----- AVAILABLE DATA -----

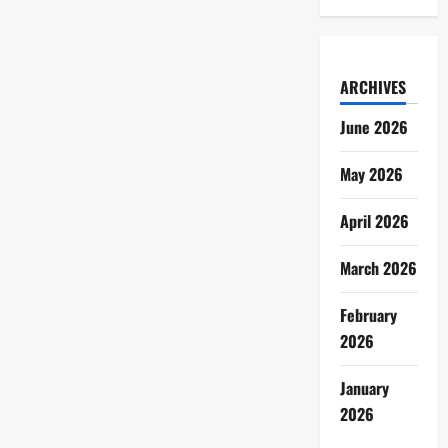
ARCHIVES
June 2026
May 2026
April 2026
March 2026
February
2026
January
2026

-----
----- AVAILABLE DATA -----

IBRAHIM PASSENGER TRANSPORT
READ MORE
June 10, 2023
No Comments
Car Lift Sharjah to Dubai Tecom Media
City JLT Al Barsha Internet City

-----
----- AVAILABLE DATA -----

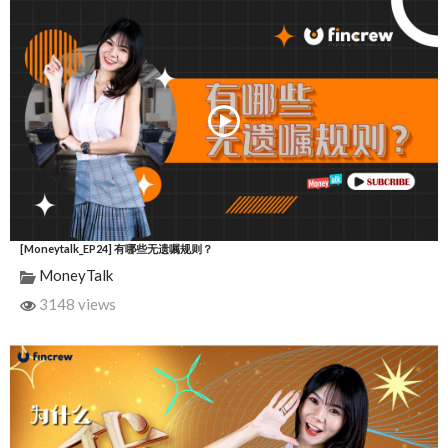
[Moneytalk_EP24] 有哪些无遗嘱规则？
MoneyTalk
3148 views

-----

» ASSIGNED TASK: Please return only the lines above, starting at the line that has "No Comments" and ending at the line that has "City JLT Al Barsha Internet City", keeping both and leaving each one unchanged.

» RESPONSE AREA:
No Comments
Car Lift Sharjah to Dubai Tecom Media
City JLT Al Barsha Internet City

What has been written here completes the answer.